To further elucidate the need for focusing on Indicators of Behavior, let us take a brief look at some of the limitations of solely relying on IOCs for threat detection.
- Signal vs Noise - Though there are numerous providers of threat information, the IOCs obtained from them may not provide the most relevant insights for the unique threat environment of every organization. The large quantity of data collected from various internal or external sources requires rigorous filtering to get rid of false alarms and detect the relevant threat among all the noise. Moreover, attackers often themselves inject noise into the IOC data to dilute it further. This inevitably leads to wastage of resources and analyst fatigue, thereby decreasing the efficacy of the security team as a whole.

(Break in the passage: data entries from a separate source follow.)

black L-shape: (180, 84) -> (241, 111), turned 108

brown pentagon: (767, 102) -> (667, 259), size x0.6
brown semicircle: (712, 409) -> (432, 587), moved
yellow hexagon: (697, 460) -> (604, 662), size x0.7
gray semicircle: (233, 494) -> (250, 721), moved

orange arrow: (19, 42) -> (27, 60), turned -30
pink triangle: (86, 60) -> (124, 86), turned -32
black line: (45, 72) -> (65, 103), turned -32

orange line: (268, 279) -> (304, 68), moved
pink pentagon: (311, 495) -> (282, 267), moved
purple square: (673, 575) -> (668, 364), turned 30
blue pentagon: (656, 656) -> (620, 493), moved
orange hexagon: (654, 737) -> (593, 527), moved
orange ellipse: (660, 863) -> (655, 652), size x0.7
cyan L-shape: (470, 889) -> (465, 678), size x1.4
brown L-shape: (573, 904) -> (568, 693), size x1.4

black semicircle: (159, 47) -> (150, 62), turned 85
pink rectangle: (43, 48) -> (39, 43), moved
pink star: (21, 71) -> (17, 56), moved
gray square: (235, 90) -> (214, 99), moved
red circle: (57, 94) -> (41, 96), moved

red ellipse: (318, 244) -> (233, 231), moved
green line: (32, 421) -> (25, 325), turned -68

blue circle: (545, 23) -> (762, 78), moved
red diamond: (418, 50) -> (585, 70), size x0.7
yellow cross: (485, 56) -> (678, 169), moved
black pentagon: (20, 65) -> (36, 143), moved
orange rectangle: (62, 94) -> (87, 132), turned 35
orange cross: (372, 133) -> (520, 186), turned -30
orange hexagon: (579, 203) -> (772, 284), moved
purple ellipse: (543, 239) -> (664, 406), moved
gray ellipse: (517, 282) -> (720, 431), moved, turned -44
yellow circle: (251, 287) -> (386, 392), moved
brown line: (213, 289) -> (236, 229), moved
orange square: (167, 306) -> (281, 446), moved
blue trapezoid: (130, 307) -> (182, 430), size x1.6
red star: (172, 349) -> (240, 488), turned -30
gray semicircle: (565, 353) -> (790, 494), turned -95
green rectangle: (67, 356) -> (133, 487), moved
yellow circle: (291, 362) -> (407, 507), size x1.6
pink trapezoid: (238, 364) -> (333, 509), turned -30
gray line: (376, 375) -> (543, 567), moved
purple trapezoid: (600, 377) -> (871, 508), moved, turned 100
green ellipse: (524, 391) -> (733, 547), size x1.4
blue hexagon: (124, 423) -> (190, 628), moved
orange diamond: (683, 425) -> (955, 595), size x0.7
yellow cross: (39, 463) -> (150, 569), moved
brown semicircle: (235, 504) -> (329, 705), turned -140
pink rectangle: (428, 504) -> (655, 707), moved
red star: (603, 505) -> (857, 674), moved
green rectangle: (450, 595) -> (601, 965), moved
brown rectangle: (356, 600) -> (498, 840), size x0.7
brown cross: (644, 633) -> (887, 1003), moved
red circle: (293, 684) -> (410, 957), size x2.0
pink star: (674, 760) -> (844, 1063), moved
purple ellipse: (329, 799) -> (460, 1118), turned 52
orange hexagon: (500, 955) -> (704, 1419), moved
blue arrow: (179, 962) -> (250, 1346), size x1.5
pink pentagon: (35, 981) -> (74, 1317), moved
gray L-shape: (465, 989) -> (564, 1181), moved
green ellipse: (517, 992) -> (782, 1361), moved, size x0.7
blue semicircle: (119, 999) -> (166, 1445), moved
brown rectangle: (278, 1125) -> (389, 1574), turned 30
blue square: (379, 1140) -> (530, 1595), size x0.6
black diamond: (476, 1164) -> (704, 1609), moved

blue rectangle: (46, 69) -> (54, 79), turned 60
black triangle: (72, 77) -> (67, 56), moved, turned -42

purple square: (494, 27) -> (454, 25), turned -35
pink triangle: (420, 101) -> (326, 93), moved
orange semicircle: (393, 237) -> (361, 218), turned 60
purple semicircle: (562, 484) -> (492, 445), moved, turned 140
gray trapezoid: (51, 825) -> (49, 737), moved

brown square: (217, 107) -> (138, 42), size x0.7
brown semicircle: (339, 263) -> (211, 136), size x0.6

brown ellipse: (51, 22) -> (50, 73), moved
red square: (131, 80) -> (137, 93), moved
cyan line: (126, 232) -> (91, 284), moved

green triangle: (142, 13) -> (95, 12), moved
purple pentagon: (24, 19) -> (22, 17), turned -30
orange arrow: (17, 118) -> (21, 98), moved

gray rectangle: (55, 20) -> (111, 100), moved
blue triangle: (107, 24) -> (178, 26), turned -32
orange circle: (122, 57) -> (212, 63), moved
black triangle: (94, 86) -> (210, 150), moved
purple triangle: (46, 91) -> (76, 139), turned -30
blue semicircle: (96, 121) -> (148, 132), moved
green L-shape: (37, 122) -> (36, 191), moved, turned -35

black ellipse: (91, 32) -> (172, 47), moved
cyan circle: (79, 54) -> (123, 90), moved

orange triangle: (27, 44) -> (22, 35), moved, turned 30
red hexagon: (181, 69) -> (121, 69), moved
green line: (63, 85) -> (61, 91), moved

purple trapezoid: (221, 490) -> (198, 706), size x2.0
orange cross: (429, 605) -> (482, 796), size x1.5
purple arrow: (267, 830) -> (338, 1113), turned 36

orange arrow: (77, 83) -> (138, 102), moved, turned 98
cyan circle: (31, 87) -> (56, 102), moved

- Shapeshifting threats - Advanced attackers employ a wide variety of obfuscation and evasion techniques to dynamically evolve and hide their arsenal, thereby not leaving any traces that can be mapped to any of their older attacks. This means that even the most accurate and relevant IOCs can become useless once attackers make slight changes to their malware or their attack infrastructure.
- Fileless malware - With the rise of sophisticated attack techniques such as fileless malware, attackers don’t rely on external code to perform any malicious actions. Rather, the entire attack is executed using existing software on the target system such as Powershell, Office Scripting, or WMI. This means that it is much harder to detect them without any unique signature left behind.
Gaining an edge with Behavior-based Indicators
Though IOCs can be used to block many conventional attacks, an over-reliance on it only provides a false sense of security against more sophisticated threat actors. If scanning for known IOCs does not give any results, it must not be taken as a sign of security against those threats. Instead, security teams must focus on investigating the behavior of adversaries to be able to detect them among other legitimate users on the network and to take quick incident response actions.
The efficacy of an incident response plan against sophisticated threat actors is affected by the speed and accuracy of the security team. To avoid losing critical time in such a scenario, it is important to get rid of manual and cumbersome processes in threat response. The Cyware Fusion and Threat Response (CFTR)
platform addresses this by not only providing advanced orchestration and automation capabilities but also giving an eagle-eye view of the complete threat environment mapped according to the TTPs used by threat actors.
Instead of simply relying on IOCs to detect threats, security teams can leverage CFTR to automatically detect anomalous behaviors and trigger actions within their network to stop an attack in its early stages. By collating, enriching, and analyzing threat intelligence from various sources, security teams using CFTR gain an edge over the attackers.
The bottom Line
In the ever-changing landscape of cyber threats, traditional approaches to defending against advanced threat actors will provide a false assurance and inevitably fall short when responding to sophisticated attacks. Therefore, it is crucial for organizations to develop a strong security posture by focusing on the behavioral indicators that can help neutralize threats at an early stage. With Cyware’s next-gen solutions, organizations can adapt, evolve and stay secured from all such threats.